Is there an Illinois website for the health insurance exchange to help with the Affordable Care Act? I thought I saw it in the BND once. -- Matthew Donaldson
I'm sure President Obama will be happy to hear that there's at least two or three of you out there still wanting to explore your options under the new Affordable Care Act.
Well, actually, there's a lot more than that. Despite the constant drumbeat of sour news, Illinois residents have gone to www.getcoveredillinois.com 350,000 times. About 300,000 of those were unique visitors chalking up well over 1 million page views, according to a release last week.
Officials say they are encouraged by the number who have used the simple screening tool found under the "How to Get Covered" tab on the home page.
More than 100,000 people have answered the six basic household questions to see whether they should go to ABE (Application for Benefits Eligibility), the state's rebranded Medicaid page, or whether they should head to the federal marketplace at www.healthcare.gov, where they can browse through the options for private insurance.
So far, nearly 25,000 residents have created accounts and more than 14,000 have submitted applications for the state's expanded Medicaid program. More than 15,000 have used the ABE call center and experienced an average wait time of just eight seconds.
The Illinois website should be even more popular now since the state last week launched a Spanish-language version to serve the Latino population. To access it, just go to www.getcoveredillinois.com and click on the language tab in the upper right corner of the home page; if you need it, you can also find key fact sheets in Polish.
"Although Illinois is home to one of the largest Hispanic populations in the country, 70 percent of Hispanic men and women working full time still do not have health insurance," Gov. Pat Quinn said last week. "This website will help turn that statistic around and educate people about their options."
Of course, the website isn't the only option for people without computers. They also can call the Get Covered Illinois Help Disk at toll-free 866-311-1119, where they find information about either Medicaid or marketplace insurance. Since Oct. 1, more than 5,000 have called the helpline, which is available from 8 a.m. to 8 p.m. seven days a week.
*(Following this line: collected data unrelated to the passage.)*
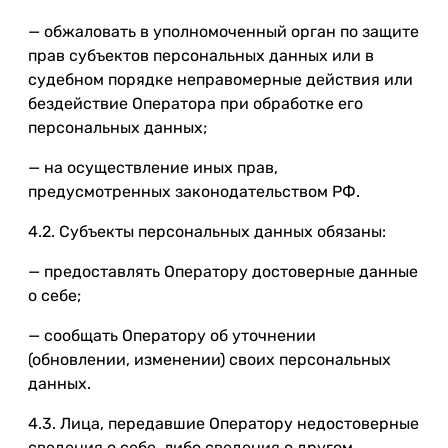
— обжаловать в уполномоченный орган по защите
прав субъектов персональных данных или в
судебном порядке неправомерные действия или
бездействие Оператора при обработке его
персональных данных;
— на осуществление иных прав,
предусмотренных законодательством РФ.
4.2. Субъекты персональных данных обязаны:
— предоставлять Оператору достоверные данные
о себе;
— сообщать Оператору об уточнении
(обновлении, изменении) своих персональных
данных.
4.3. Лица, передавшие Оператору недостоверные
сведения о себе, либо сведения о другом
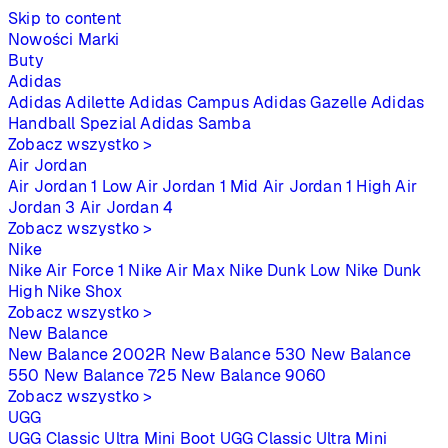
Skip to content
Nowości
Marki
Buty
Adidas
Adidas Adilette
Adidas Campus
Adidas Gazelle
Adidas
Handball Spezial
Adidas Samba
Zobacz wszystko >
Air Jordan
Air Jordan 1 Low
Air Jordan 1 Mid
Air Jordan 1 High
Air
Jordan 3
Air Jordan 4
Zobacz wszystko >
Nike
Nike Air Force 1
Nike Air Max
Nike Dunk Low
Nike Dunk
High
Nike Shox
Zobacz wszystko >
New Balance
New Balance 2002R
New Balance 530
New Balance
550
New Balance 725
New Balance 9060
Zobacz wszystko >
UGG
UGG Classic Ultra Mini Boot
UGG Classic Ultra Mini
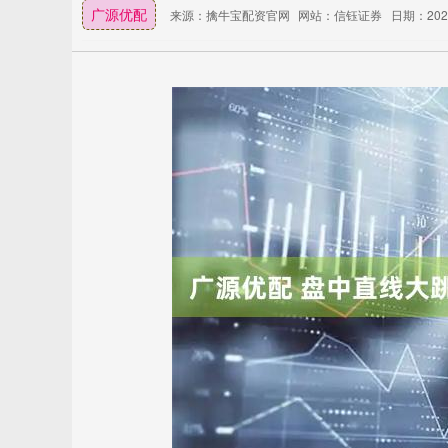
广源优配
来源：擒牛宝配资官网
网站：信钰证券
日期：2025-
And for those who still like the old-fashioned feel of doing things face to face, Illinois aims to please with more than 600 state-certified navigators trained to provide in-person assistance. You can find one by plugging your ZIP code in the appropriate blank on the Get Covered Illinois website.
According to the site, local navigators are ready to help at the Southwestern Illinois Healthcare Foundation centers in Belleville, Centreville, Collinsville, East St. Louis, Fairmont City, Granite City and Madison; the East Side Health District in East St. Louis; and county health departments in Belleville, Carlyle, Chester, Wood River, Waterloo and Nashville.
Unless deadlines change, you have until March 31 to enroll in a plan that satisfies the Affordable Care Act's guidelines. But if you want that coverage to start Jan. 1, you need to be signed up by Dec. 15.
What percentage of fans at St. Louis sporting events are from Illinois? -- R.P.
Since entering sporting events with the new security measures is slow enough these days without grilling fans on personal data, determining the percentage of fans who live in the Land of Lincoln is impossible.
The best the three St. Louis teams can say is that Illinois season-ticket holders number about 20 percent.
What rookie phenom led the St. Louis Cardinals in hits, runs, RBIs and stolen bases when the Birds beat the Philadelphia Athletics in the 1931 World Series?
Answer to Tuesday's trivia: Legendary base burglar Lou Brock is the only player in history to steal 14 bases for one team during his World Series career. Only Eddie Collins matched that number, but he did it from 1910-1920 while playing for two teams. Brock is also the only player to steal three bases in one game twice -- first in the deciding Game 7 of the '67 series against Boston and again in Game 3 of the '68 series against Detroit. (The Dodgers' Willie Davis did it once in 1965 and so did the Pirates' Honus Wagner in 1909. In fact, Wagner stole the first base in World Series history in the top of the first of the first Series game ever played in 1903.) Brock had seven each in both the 1967 and 1968 fall classics, a single-series record. The National League's all-time top base thief with 938 also is tied for most runs scored in a seven-game World Series (8, 1967) and most hits in any series (13, 1968).